I have a question about Markov processes.
Let $\mathbb{M}=(X_t,P_x)$ be a Markov process on a locally compact separable metric measure space $(E,\mu)$.
$\mathbb{M}$ is called Feller process if its semigroup $\{p_{t}\}_{t>0}$ satisfies the following: for all $t>0$, \begin{align*} (0)\quad p_{t}(C_{\infty}(E)) \subset C_{\infty}(E), \end{align*} where $ C_{\infty}(E)$ is the set of continuous functions which vanish at infinity.
If we know $\mathbb{M}$ has the following property: \begin{align*} (1)\quad\lim_{r \to \infty}\sup_{x \in E}P_{x}(X_{t} \in E \setminus B(x,r))=0, \end{align*} we can prove $p_{t}f$ vanishes at infinity for all $f \in C_{c}(E)$. Indeed, for all $f \in C_{c}(E)$, we have
\begin{align*} &|p_{t}f(x)| \le E_{x}[|f(X_t)|] \\ &=\int_{E \cap B(x,r)}p_{t}(x,y)|f(y)|\,\mu(dy)+\int_{E \setminus B(x,r)}p_{t}(x,y)|f(y)|\,\mu(dy) \\ &\le \sup_{y \in E \cap B(x,r)}|f(y)|+\|f\|_{\infty} \sup_{x \in E}P_{x}(X_{t} \in E \setminus B(x,r))\end{align*} Then, letting $x \to \infty$ and then $r \to \infty$, we obtain the assertion.

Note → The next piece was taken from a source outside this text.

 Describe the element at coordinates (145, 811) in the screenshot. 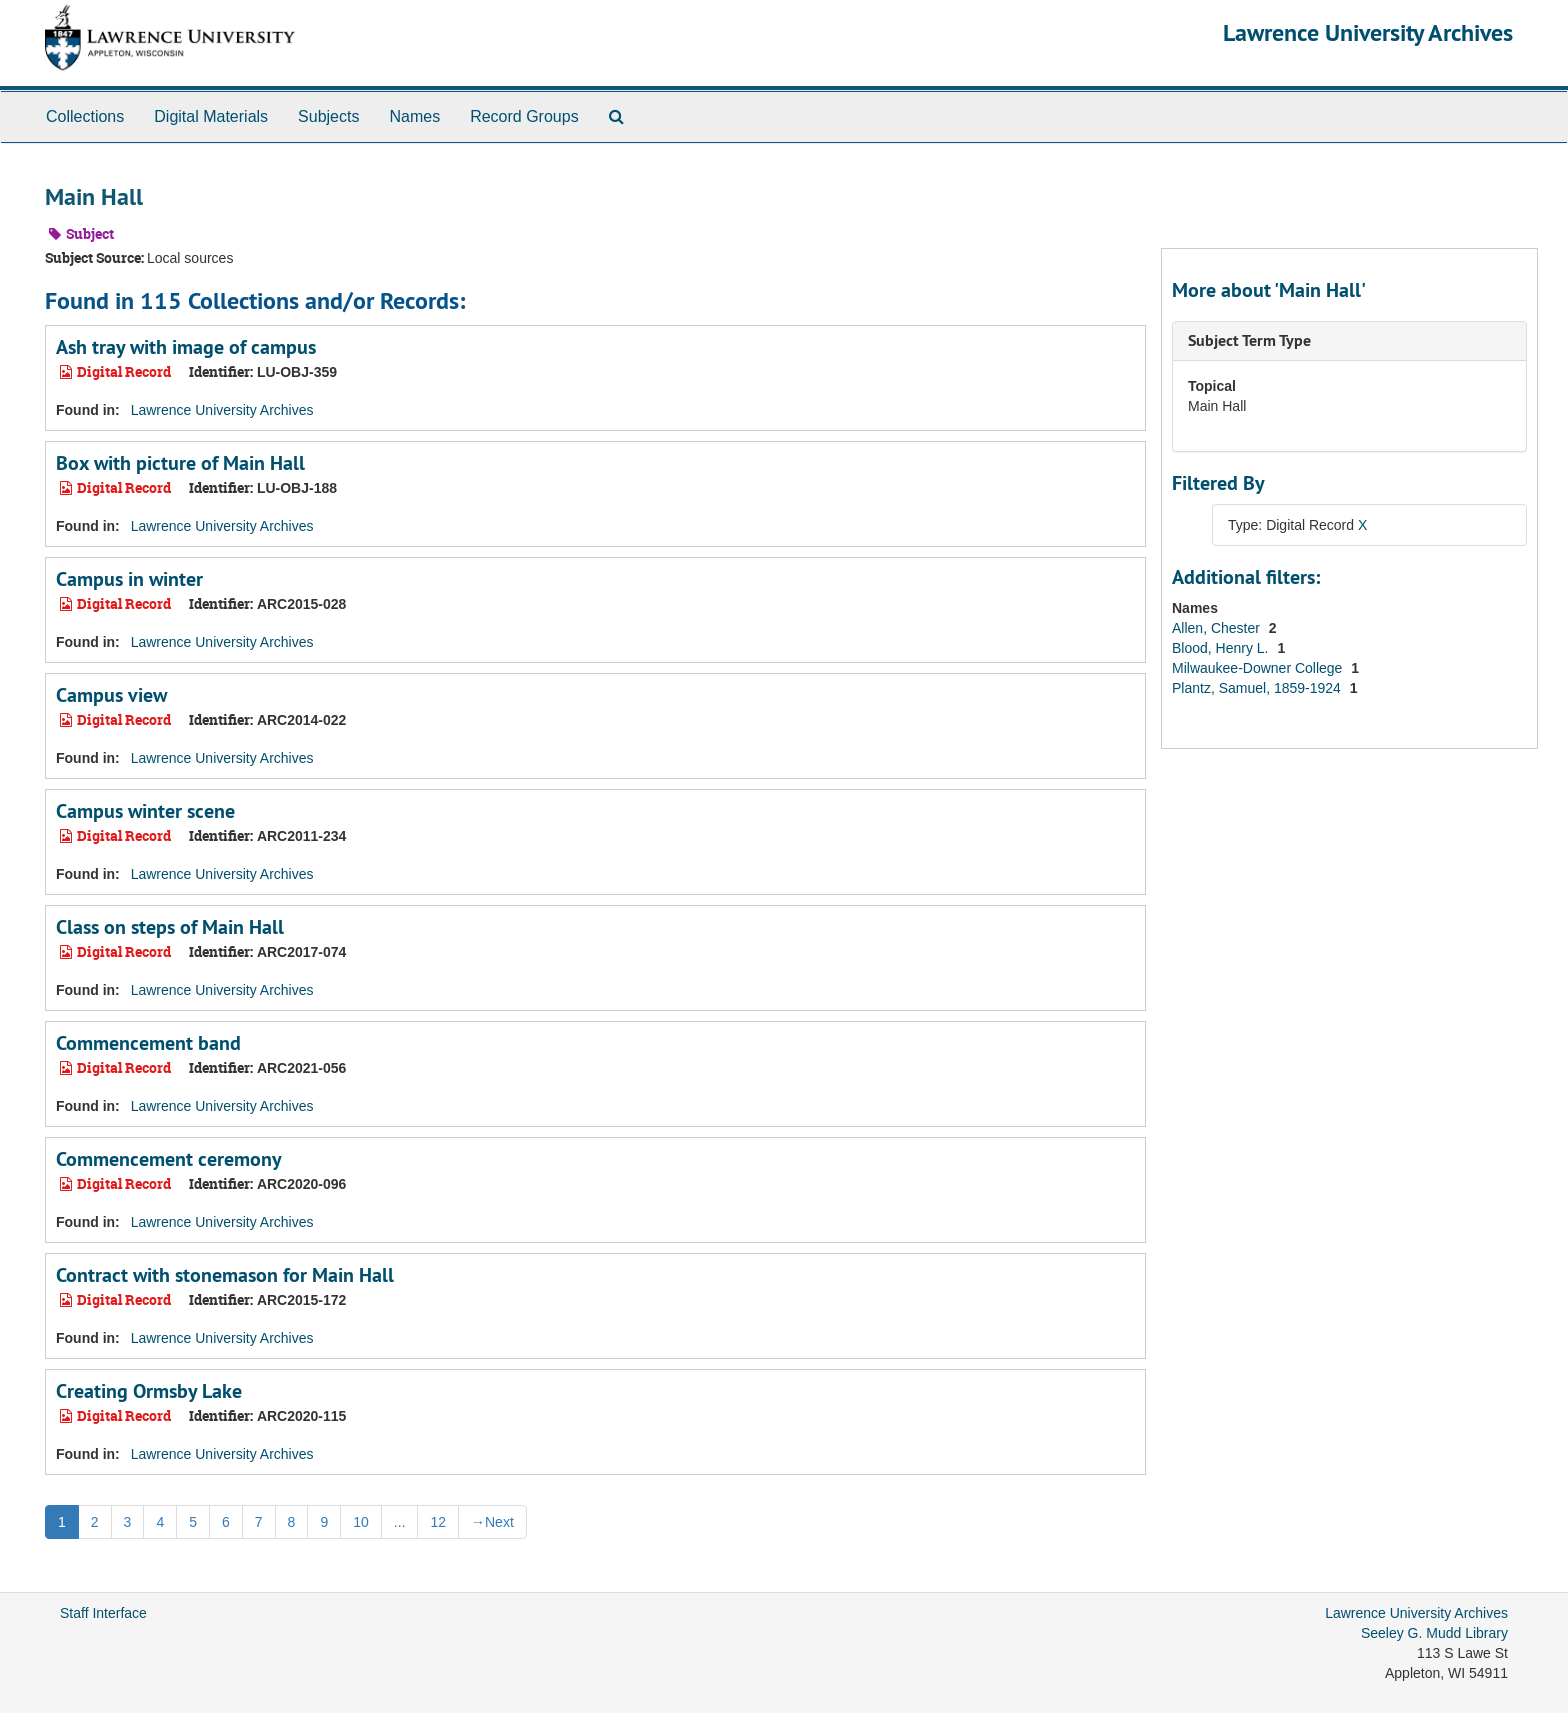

A sufficient condition for (1)
Let us consider the case $\mathbb{M}$ is a diffusion process on a Euclidean domain $D$. If the transition density $p_{t}(x,y)$ of $\mathbb{M}$ has the following estimate: \begin{align*} (2) \quad p_{t}(x,y) \le a_{1}e^{t} t^{-d/2} \exp(-|x-y|^2/a_{2}t)\quad (a_1,a_2 \text{ are some constants indep of $t,x,y$}), \end{align*} we can prove (1).
My question
I am interested in the property (1) of reflecting Brownian motions on smooth domains. These processes are generated by the following classical Dirichlet form: \begin{align*} (3)\quad\mathcal{E}(f,g)=\frac{1}{2}\int_{D}(\nabla f, \nabla g)\,dx,\quad f,g \in H^{1}(D). \end{align*}
When the boundary of $D$ is sufficiently smooth, it is known that (3) is regular on $\bar{D}$ and we can construct a processes $(\{X_t\},\{P_x\})$ whose Dirichlet form is (3). Furthermore, $(\{X_t\},\{P_x\})$ solves the following Skorohod SDE: \begin{align*} X_{t}=x+B_{t}+\int_{0}^{t}n(X_s)dL_s, \end{align*} where $B_t$ is the $d$-dim B.M. and $n$ is the inward unit normal on $\partial D$ and $\{L_t\}$ is boundaly local time.
If transition density of $X$ has a estimate like (2) and $D$ is bounded, we can compute expectation of $L_t$.